WORK INSTRUCTION:
Omit every image, and transcribe the remaining entries exactly as given.

EXERCISE DATA:
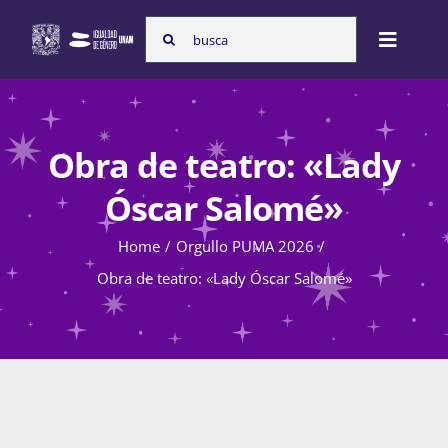
Skip
Search
to
Toggle
for:
content
Naviga
Inicio
Obra de teatro: «Lady
Nosotras
Óscar Salomé»
Home
Orgullo PUMA 2026
Programas
Obra de teatro: «Lady Óscar Salomé»
Atención de la violencia de género
Cursos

PROBLEM SOLUTION:
Skip
Search
to
Toggle
for:
content
Naviga
Inicio
Obra de teatro: «Lady
Nosotras
Óscar Salomé»
Home
Orgullo PUMA 2026
Programas
Obra de teatro: «Lady Óscar Salomé»
Atención de la violencia de género
Cursos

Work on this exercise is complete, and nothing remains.